Removing a discontinuity? How would you "remove the discontinuity" of $f$ ? In other words, how would you define $f(4)$ in order to make $f$ continuous at $x=4$?
$$f(x) = \dfrac{x^2-x-12}{x-4}$$
 A: You have $f(x)= \dfrac{x^2-x-12}{x-4}$. Notice that $x=4$ is not in the domain of the function since then you would be dividing by $0$. However, if $x \neq 4$, then we have
$$
\require{cancel}
f(x)= \dfrac{x^2-x-12}{x-4}= \dfrac{(x-4)(x+3)}{x-4}=\dfrac{\cancel{(x-4)}(x+3)}{\cancel{x-4}}= x+ 3
$$
Notice that $x+3$ gets 'close' to $4+3=7$ when $x$ is 'close' to $x=4$. Then if we want to define a function which is equal to $f(x)$ when $x \neq 4$, is defined at $x=4$, and is continuous, we have to choose
$$
g(x)=
\begin{cases}
\dfrac{x^2-x-12}{x-4}= x+3, & x\neq 4 \\
7, & x=4
\end{cases}
$$
A: Using the fact that $x^2-x-12=(x-4)(x+3)$.

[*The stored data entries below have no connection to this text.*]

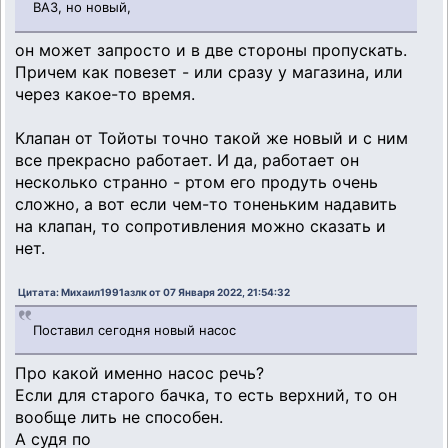
ВАЗ, но новый,
он может запросто и в две стороны пропускать.
Причем как повезет - или сразу у магазина, или
через какое-то время.
Клапан от Тойоты точно такой же новый и с ним
все прекрасно работает. И да, работает он
несколько странно - ртом его продуть очень
сложно, а вот если чем-то тоненьким надавить
на клапан, то сопротивления можно сказать и
нет.
Цитата: Михаил1991азлк от 07 Января 2022, 21:54:32
Поставил сегодня новый насос
Про какой именно насос речь?
Если для старого бачка, то есть верхний, то он
вообще лить не способен.
А судя по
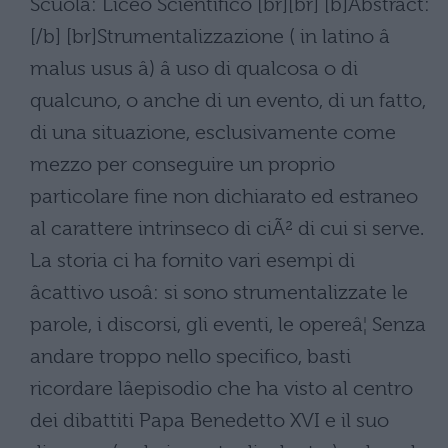
Scuola: Liceo Scientifico [br][br] [b]Abstract:
[/b] [br]Strumentalizzazione ( in latino â
malus usus â) â uso di qualcosa o di
qualcuno, o anche di un evento, di un fatto,
di una situazione, esclusivamente come
mezzo per conseguire un proprio
particolare fine non dichiarato ed estraneo
al carattere intrinseco di ciÃ² di cui si serve.
La storia ci ha fornito vari esempi di
âcattivo usoâ: si sono strumentalizzate le
parole, i discorsi, gli eventi, le opereâ¦ Senza
andare troppo nello specifico, basti
ricordare lâepisodio che ha visto al centro
dei dibattiti Papa Benedetto XVI e il suo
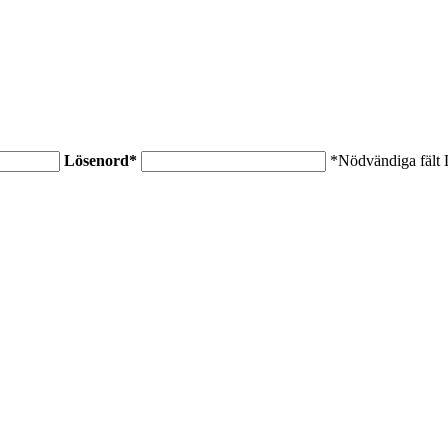
Lösenord
*
*Nödvändiga fält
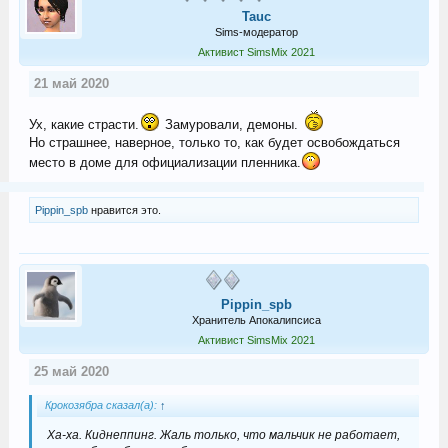
Tauc
Sims-модератор
Активист SimsMix 2021
21 май 2020
Ух, какие страсти.
Замуровали, демоны.
Но страшнее, наверное, только то, как будет освобождаться
место в доме для официализации пленника.
Pippin_spb
нравится это.
Pippin_spb
Хранитель Апокалипсиса
Активист SimsMix 2021
25 май 2020
Крокозябра сказал(а):
↑
Ха-ха. Киднеппинг. Жаль только, что мальчик не работает,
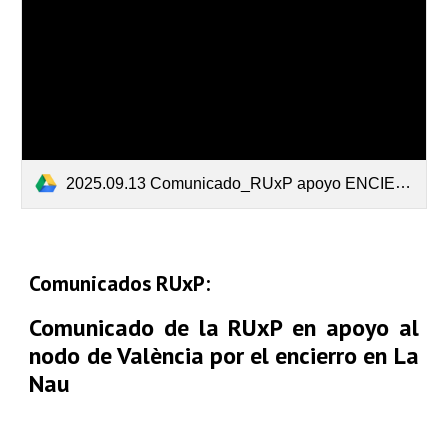
2025.09.13 Comunicado_RUxP apoyo ENCIERRO VALENCIA.pdf
Comunicados RUxP:
Comunicado de la RUxP en apoyo al
nodo de València por el encierro en La
Nau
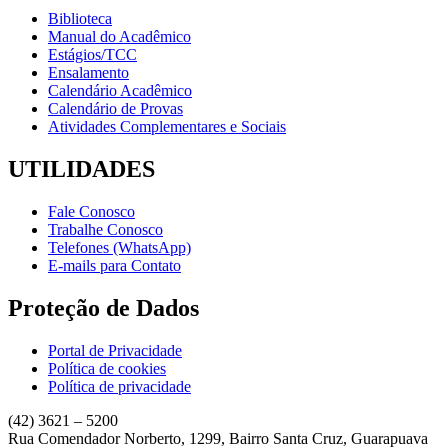
Biblioteca
Manual do Acadêmico
Estágios/TCC
Ensalamento
Calendário Acadêmico
Calendário de Provas
Atividades Complementares e Sociais
UTILIDADES
Fale Conosco
Trabalhe Conosco
Telefones (WhatsApp)
E-mails para Contato
Proteção de Dados
Portal de Privacidade
Política de cookies
Política de privacidade
(42) 3621 – 5200
Rua Comendador Norberto, 1299, Bairro Santa Cruz, Guarapuava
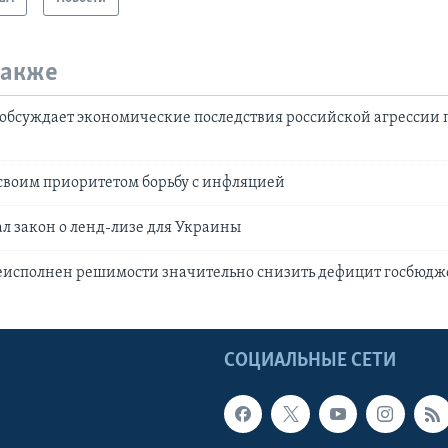
также
 обсуждает экономические последствия российской агрессии 
своим приоритетом борьбу с инфляцией
л закон о ленд-лизе для Украины
еисполнен решимости значительно снизить дефицит госбюдж
Ы
СОЦИАЛЬНЫЕ СЕТИ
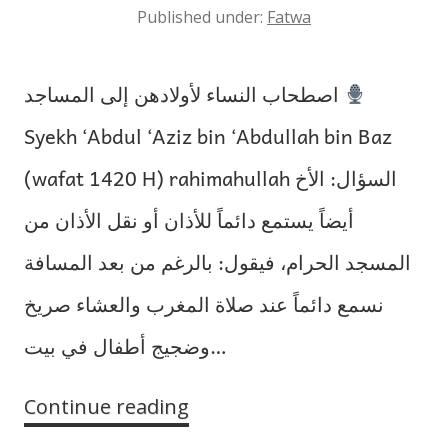
Published under:
Fatwa
اصطحاب النساء لأولادهن إلى المساجد
Syekh ‘Abdul ‘Aziz bin ‘Abdullah bin Baz
(wafat 1420 H) rahimahullah السؤال: الأخ
أيضاً يستمع دائماً للأذان أو نقل الأذان من
المسجد الحرام، فيقول: بالرغم من بعد المسافة
نسمع دائماً عند صلاة المغرب والعشاء صريخ
وضجيج أطفال في بيت…
Continue reading
Wanita
Membawa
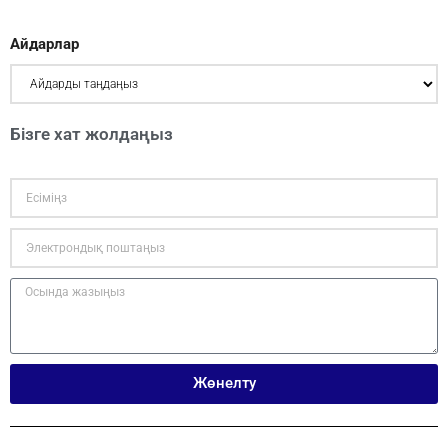
Айдарлар
Бізге хат жолдаңыз
Жөнелту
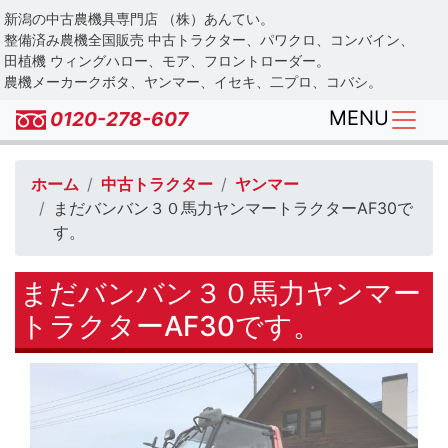
Skip
新潟の中古農機具専門店 （株）あんてい。
to
整備済み農機全国販売 中古トラクター、パワクロ、コンバイン、
main
田植機 ウィングハロー、モア、フロントローダー。
農機メーカークボタ、ヤンマー、イセキ、二プロ、コバシ。
content
MENU
0120-278-607
ホーム
中古トラクター
ヤンマー
まだバンバン３０馬力ヤンマートラクターAF30で
す。
まだバンバン３０馬力ヤンマー
トラクターAF30です。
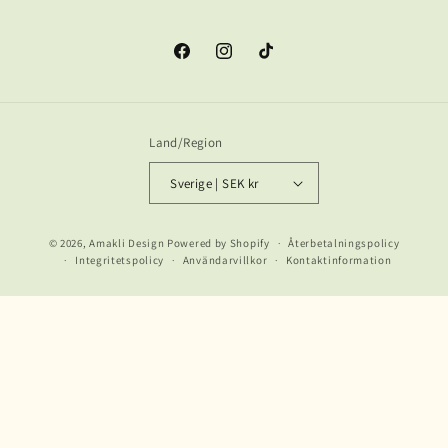
Facebook
Instagram
TikTok
Land/Region
Sverige | SEK kr
Betalningsmetoder
© 2026,
Amakli Design
Powered by Shopify
Återbetalningspolicy
Integritetspolicy
Användarvillkor
Kontaktinformation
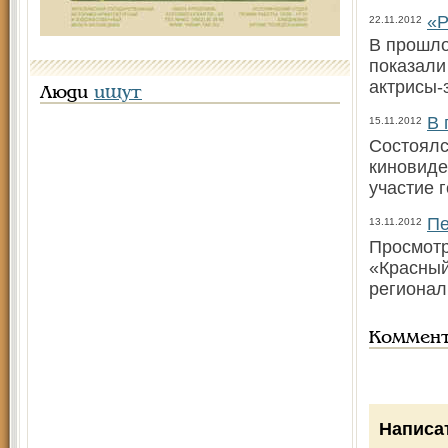
«Р
22.11.2012
В прошло
показали
актрисы-
Люди
ищут
В 
15.11.2012
Состоялс
киновиде
участие 
Пе
13.11.2012
Просмотр
«Красный
регионал
Коммен
Написа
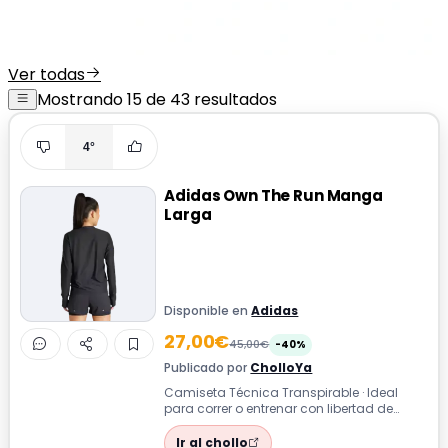
Ver todas
Mostrando 15 de 43 resultados
4°
Adidas Own The Run Manga
Larga
Disponible en
Adidas
27,00€
45,00€
-40%
Publicado por
CholloYa
Camiseta Técnica Transpirable · Ideal
para correr o entrenar con libertad de
movimiento gracias a su tejido transpira...
Ir al chollo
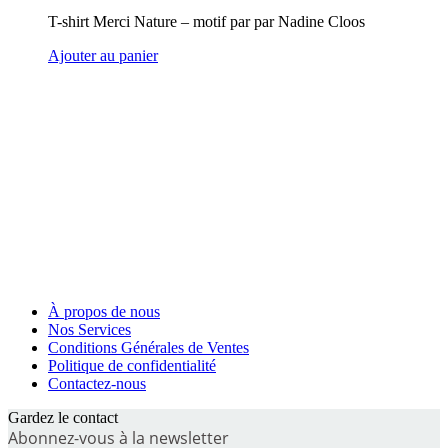
T-shirt Merci Nature – motif par par Nadine Cloos
Ajouter au panier
À propos de nous
Nos Services
Conditions Générales de Ventes
Politique de confidentialité
Contactez-nous
Gardez le contact
Abonnez-vous à la newsletter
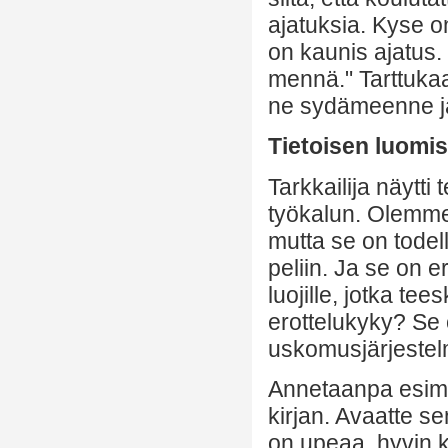
ajatuksia. Kyse o
on kaunis ajatus. 
mennä." Tarttukaa 
ne sydämeenne ja s
Tietoisen luomis
Tarkkailija näytti
työkalun. Olemme
mutta se on todell
peliin. Ja se on 
luojille, jotka te
erottelukyky? Se 
uskomusjärjestel
Annetaanpa esimer
kirjan. Avaatte se
on upeaa, hyvin k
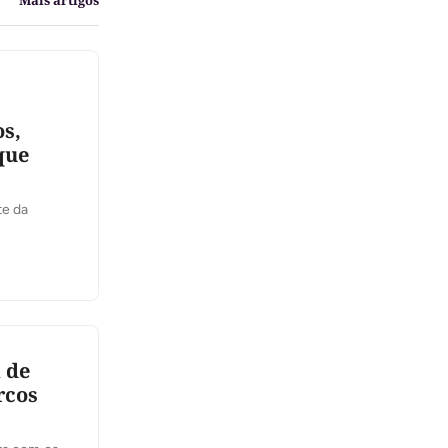
Mais artigos
s,
que
te da
a de
rcos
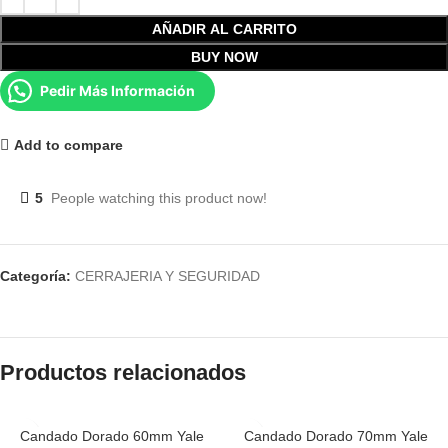
AÑADIR AL CARRITO
BUY NOW
Pedir Más Información
Add to compare
5
People watching this product now!
Categoría:
CERRAJERIA Y SEGURIDAD
Productos relacionados
Candado Dorado 60mm Yale
Candado Dorado 70mm Yale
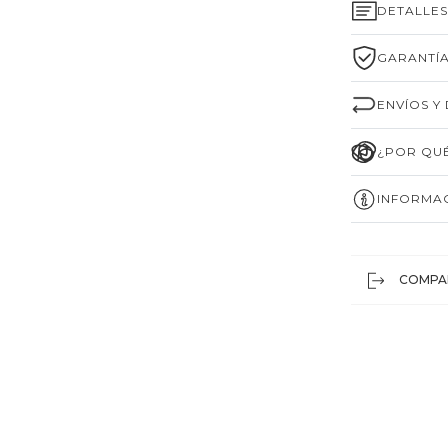
DETALLE
GARANTÍA
ENVÍOS Y
¿POR QUÉ
INFORMAC
COMPA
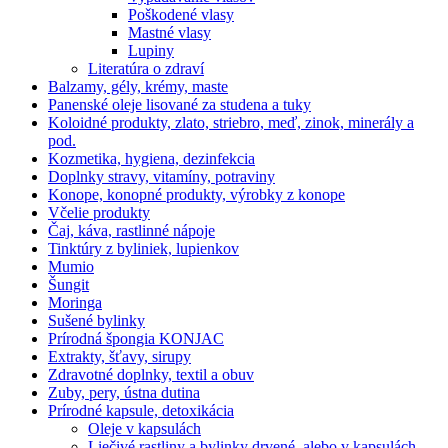
Poškodené vlasy
Mastné vlasy
Lupiny
Literatúra o zdraví
Balzamy, gély, krémy, maste
Panenské oleje lisované za studena a tuky
Koloidné produkty, zlato, striebro, meď, zinok, minerály a
pod.
Kozmetika, hygiena, dezinfekcia
Doplnky stravy, vitamíny, potraviny
Konope, konopné produkty, výrobky z konope
Včelie produkty
Čaj, káva, rastlinné nápoje
Tinktúry z byliniek, lupienkov
Mumio
Šungit
Moringa
Sušené bylinky
Prírodná špongia KONJAC
Extrakty, šťavy, sirupy
Zdravotné doplnky, textil a obuv
Zuby, pery, ústna dutina
Prírodné kapsule, detoxikácia
Oleje v kapsulách
Liečivé rastliny a bylinky drvené, alebo v kapsulách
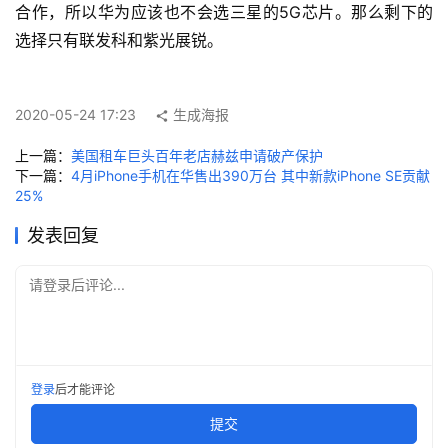
合作，所以华为应该也不会选三星的5G芯片。那么剩下的
科
选择只有联发科和紫光展锐。
技
快
讯
2020-05-24 17:23
生成海报
创
上一篇：
美国租车巨头百年老店赫兹申请破产保护
投
下一篇：
4月iPhone手机在华售出390万台 其中新款iPhone SE贡献
纪
25%
发表回复
数
说
请登录后评论...
新
商
新
登录
后才能评论
商
提交
专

A: Note that $x^2-x-12=(x-4)(x+3)$. 
Now, $$\lim\limits_{x\to 4} f(x)=\lim_{x\to 4} x+3=7$$.
So, define $f(4)=7$.
A: $f(x) = \frac{x^2-x-12}{x-4}$
$f(x) = \frac{(x-4)(x+3)}{(x-4)}$
$\lim_{x\to4}f(x) = \frac{x^2-x-12}{x-4} = \lim_{x\to4}\frac{(x-4)(x+3)}{(x-4)} = 7$
So redefine $f(x)$ as ;
$f(x) = \begin{cases}\frac{x^2-x-12}{x-4}&x\ne4\\7&x= 4\end{cases}$
A: if  $ x \neq 4 $
$f(x)= \dfrac{x^2-x-12}{x-4}= \dfrac{(x-4)(x+3)}{x-4}=\dfrac{1(x+3)}{1}= x+ 3$   
so we have
f(x)=x+3
(for $ x \neq 4$)
$\lim_{x\to4}f(x) = \lim_{x\to4}(x+3) $= 7
we want to make f  continuous for this reason
the ammount of function at 4 should be equall to $$\lim_{x\to4}f(x)=7$$
so we define a function that in x=4  it equall to  $\lim_{x\to4}f(x)=7$
$$g(x)=
\begin{cases}
\dfrac{x^2-x-12}{x-4}= x+3, & x\neq 4 \\
7, & x=4
\end{cases}$$